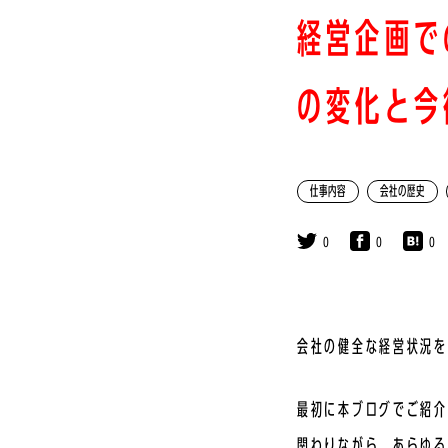
経営企画で
の変化と今
仕事内容
会社の歴史
0
0
0
会社の健全な経営状況を
最初に本ブログでご紹介
関わりながら、あらゆる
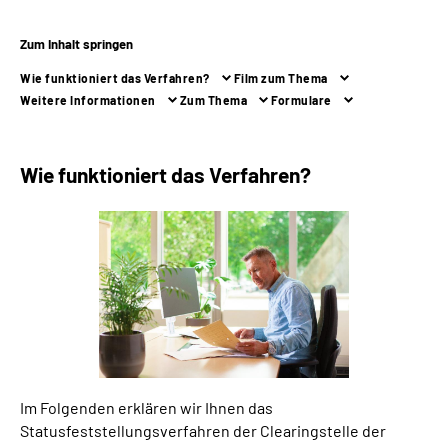
Zum Inhalt springen
Suche
Wie funktioniert das Verfahren?
Film zum Thema
Language
Weitere Informationen
Zum Thema
Formulare
Inhalte in Gebärdensprache (DGS)
Wie funktioniert das Verfahren?
Leichte Sprache
Mein Kundenportal
Im Folgenden erklären wir Ihnen das
Statusfeststellungsverfahren der Clearingstelle der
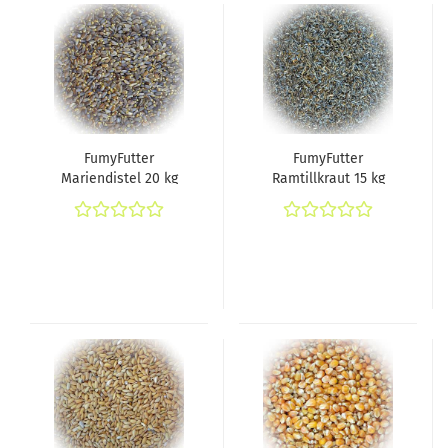
FumyFutter
FumyFutter
Mariendistel 20 kg
Ramtillkraut 15 kg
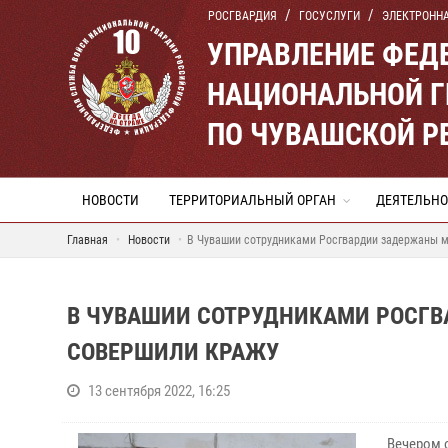
РОСГВАРДИЯ
ГОСУСЛУГИ
ЭЛЕКТРОНН
УПРАВЛЕНИЕ ФЕД
НАЦИОНАЛЬНОЙ Г
ПО ЧУВАШСКОЙ Р
НОВОСТИ
ТЕРРИТОРИАЛЬНЫЙ ОРГАН
ДЕЯТЕЛЬНО
Главная
Новости
В Чувашии сотрудниками Росгвардии задержаны 
В ЧУВАШИИ СОТРУДНИКАМИ РОСГ
СОВЕРШИЛИ КРАЖУ
13 сентября 2022, 16:25
Вечером 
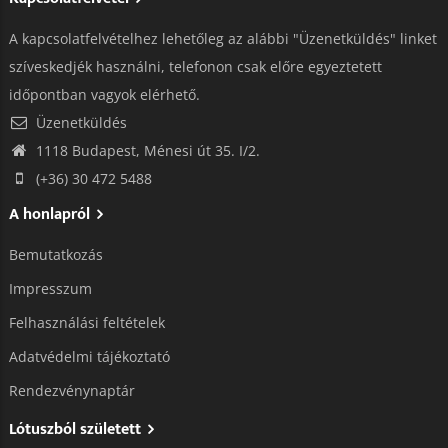
A kapcsolatfelvételhez lehetőleg az alábbi "Üzenetküldés" linket
szíveskedjék használni, telefonon csak előre egyeztetett
időpontban vagyok elérhető.
Üzenetküldés
1118 Budapest, Ménesi út 35. I/2.
(+36) 30 472 5488
A honlapról
Bemutatkozás
Impresszum
Felhasználási feltételek
Adatvédelmi tájékoztató​
Rendezvénynaptár
Lótuszból született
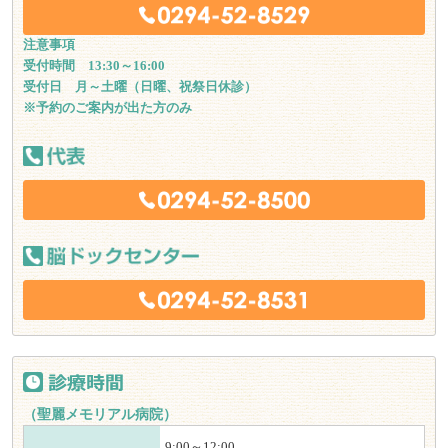
注意事項
受付時間 13:30～16:00
受付日 月～土曜（日曜、祝祭日休診）
※予約のご案内が出た方のみ
（聖麗メモリアル病院）
9:00～12:00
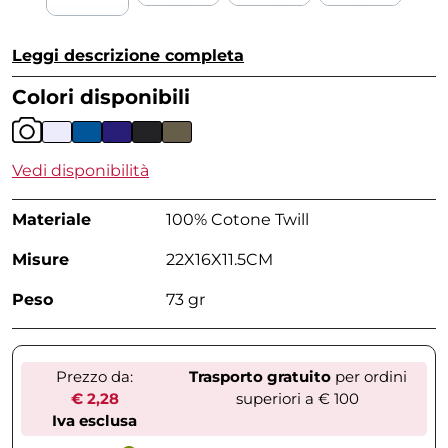
Leggi descrizione completa
Colori disponibili
Vedi disponibilità
Materiale
100% Cotone Twill
Misure
22X16X11.5CM
Peso
73 gr
Prezzo da:
Trasporto gratuito
per ordini
€ 2,28
superiori a € 100
Iva esclusa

####

**To do**
Transcribe exactly the line containing "Inhalte in Gebärdensprache (DGS)" and every line after it through the end of the listing above; pictures are not part of the copy.

**Output of the task**
Inhalte in Gebärdensprache (DGS)
Wie funktioniert das Verfahren?
Leichte Sprache
Mein Kundenportal
Im Folgenden erklären wir Ihnen das
Statusfeststellungsverfahren der Clearingstelle der
FumyFutter
FumyFutter
Mariendistel 20 kg
Ramtillkraut 15 kg
РОСГВАРДИЯ
ГОСУСЛУГИ
ЭЛЕКТРОНН
УПРАВЛЕНИЕ ФЕД
НАЦИОНАЛЬНОЙ Г
ПО ЧУВАШСКОЙ Р
НОВОСТИ
ТЕРРИТОРИАЛЬНЫЙ ОРГАН
ДЕЯТЕЛЬНО
Главная
Новости
В Чувашии сотрудниками Росгвардии задержаны 
В ЧУВАШИИ СОТРУДНИКАМИ РОСГ
СОВЕРШИЛИ КРАЖУ
13 сентября 2022, 16:25
Вечером 
A kapcsolatfelvételhez lehetőleg az alábbi "Üzenetküldés" linket
szíveskedjék használni, telefonon csak előre egyeztetett
időpontban vagyok elérhető.
Üzenetküldés
1118 Budapest, Ménesi út 35. I/2.
(+36) 30 472 5488
A honlapról
Bemutatkozás
Impresszum
Felhasználási feltételek
Adatvédelmi tájékoztató​
Rendezvénynaptár
Lótuszból született
注意事項
受付時間 13:30～16:00
受付日 月～土曜（日曜、祝祭日休診）
※予約のご案内が出た方のみ
（聖麗メモリアル病院）
9:00～12:00
Leggi descrizione completa
Colori disponibili
Vedi disponibilità
Materiale
100% Cotone Twill
Misure
22X16X11.5CM
Peso
73 gr
Prezzo da:
Trasporto gratuito
per ordini
€ 2,28
superiori a € 100
Iva esclusa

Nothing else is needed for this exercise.